Shareholders Sue Signet-Zale Jewelry Chain

DALLAS (CN) — Jewelry retail giant Signet Jewelers failed to disclose the sworn testimony of more than 100 employees who said executives and managers were involved in sexual misconduct, shareholders claim in a federal class action.

Lead plaintiff Maria Mikolchak sued Akron, Ohio-based Signet, its CEO Mark S. Light and former CEO Michael Barnes on March 31.

Signet operates roughly 3,000 stores in all 50 states under the Sterling, Zale, Kay, Gordon’s Jewelers and Piercing Pagoda names, among others.

Mikolchak’s nondisclosure allegations are rooted in a Equal Pay Act and gender discrimination class action female employees filed in 2008 in the Southern District of New York, which was sent to arbitration. Those plaintiffs filed for class certification in the arbitration in June 2013.

“Among the exhibits to their class certification motion were the declarations submitted under seal by current and former female and male employees, spanning over 1,300 pages of evidence that include strikingly similar allegations of sexual harassment, including sexual assault,” the new complaint states.

“Approximately half of the declarations, over 100 employees, provided sworn testimony about sexual misconduct implicating executives and top managers of the company. The declarations were provided to the arbitrator and the defense, but they were not made available to the public until February 26, 2017.”

Mikolchak claims Signet’s public statements failed to disclose that approximately 250 former employees of subsidiary Sterling Jewelers made sworn statements about executives presiding “over a corporate culture that fostered rampant sexual harassment and discrimination.” Mikolchak claims Light himself was accused of having sex with female employees and “promoting women based upon how they responded to sexual demands.”
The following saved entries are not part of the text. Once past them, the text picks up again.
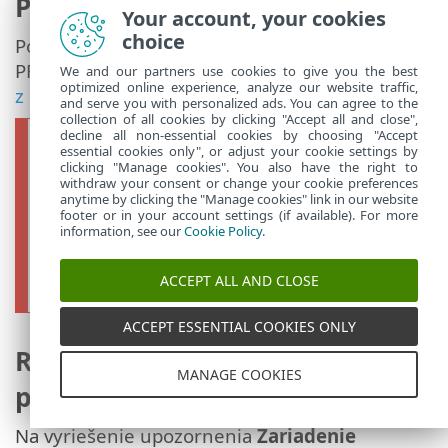
PROTECT Servera z prevádzky
Your account, your cookies
choice
Po úspešnej migrácii do prostredia ESET
PROTECT
vyraďte ESET PROTECT Server
We and our partners use cookies to give you the best
optimized online experience, analyze our website traffic,
z prevádzky
.
and serve you with personalized ads. You can agree to the
collection of all cookies by clicking "Accept all and close",
Ak si chcete lokálny ESET PROTECT
decline all non-essential cookies by choosing "Accept
essential cookies only", or adjust your cookie settings by
Server ponechať, deaktivujte
úlohu
clicking "Manage cookies". You also have the right to
Odstrániť nepripájajúce sa počítače
,
withdraw your consent or change your cookie preferences
anytime by clicking the "Manage cookies" link in our website
aby ste zabránili prípadnej deaktivácii
footer or in your account settings (if available). For more
information, see our
Cookie Policy
.
bezpečnostných produktov ESET
na počítačoch spravovaných cez ESET
ACCEPT ALL AND CLOSE
PROTECT.
ACCEPT ESSENTIAL COOKIES ONLY
Riešenie problémov
MANAGE COOKIES
po migrácii
Na vyriešenie upozornenia
Zariadenie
“(I)t was unlikely that Signet would be able to avoid paying a sizable amount of damages in connection with the class action lawsuit filed by Sterling employees,” the complaint states. “As a result, defendants’ statements about the company’s business, operations, and prospects, were materially false and misleading and/or lacked a reasonable basis at all relevant times.”

After The Washington Post published a Feb. 27 article about the employee allegations, share prices fell $9.29, nearly 13 percent, according to the complaint.
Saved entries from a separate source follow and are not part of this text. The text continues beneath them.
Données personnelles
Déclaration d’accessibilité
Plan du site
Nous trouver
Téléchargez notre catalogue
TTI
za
Signet Vice President David A. Bouffard told Courthouse News that both lawsuits are “wholly without merit” and that the company will “vigorously defend” against them.

“Since the arbitration case was filed in 2008, Signet has fully met its disclosure requirements,” Bouffard said Monday. “Contrary to the shareholder suits and earlier media coverage, the arbitration case is focused on the company’s pay and promotions practices for women in certain positions within our field operations team, not sexual harassment. In fact, there are no legal claims on behalf of the class alleging sexual harassment. Any references to such allegations to support claims of intentional discrimination in pay and promotions was rejected by the arbitrator several years ago.”
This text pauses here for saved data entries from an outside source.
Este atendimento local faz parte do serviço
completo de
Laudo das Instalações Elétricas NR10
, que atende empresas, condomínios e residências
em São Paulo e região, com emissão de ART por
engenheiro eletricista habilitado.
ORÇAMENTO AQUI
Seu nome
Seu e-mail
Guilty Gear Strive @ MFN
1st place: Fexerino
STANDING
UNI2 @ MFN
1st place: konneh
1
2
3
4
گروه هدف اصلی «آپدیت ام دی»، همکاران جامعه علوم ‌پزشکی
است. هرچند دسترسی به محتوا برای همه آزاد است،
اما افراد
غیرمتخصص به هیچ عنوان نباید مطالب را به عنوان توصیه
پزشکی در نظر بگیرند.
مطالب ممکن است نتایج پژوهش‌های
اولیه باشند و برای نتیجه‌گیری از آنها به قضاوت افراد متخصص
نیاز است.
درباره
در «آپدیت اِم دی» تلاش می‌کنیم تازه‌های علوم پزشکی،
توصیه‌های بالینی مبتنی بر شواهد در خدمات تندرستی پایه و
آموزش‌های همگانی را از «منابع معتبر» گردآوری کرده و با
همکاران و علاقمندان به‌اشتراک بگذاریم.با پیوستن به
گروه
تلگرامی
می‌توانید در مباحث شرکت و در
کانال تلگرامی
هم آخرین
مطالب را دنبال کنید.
Bouffard said the company has taken the allegations of pay and promotion discrimination “very seriously” in the arbitration.

“We have thoroughly investigated the allegations and have concluded they are not substantiated by the facts and certainly do not reflect our culture,” he said. “Therefore, we will continue to contest them in the arbitration proceedings.”

Mikolchak seeks class certification and compensatory and punitive damages under the Securities Exchange Act. She is represented by R. Dean Gresham with Steckler Gresham in Dallas.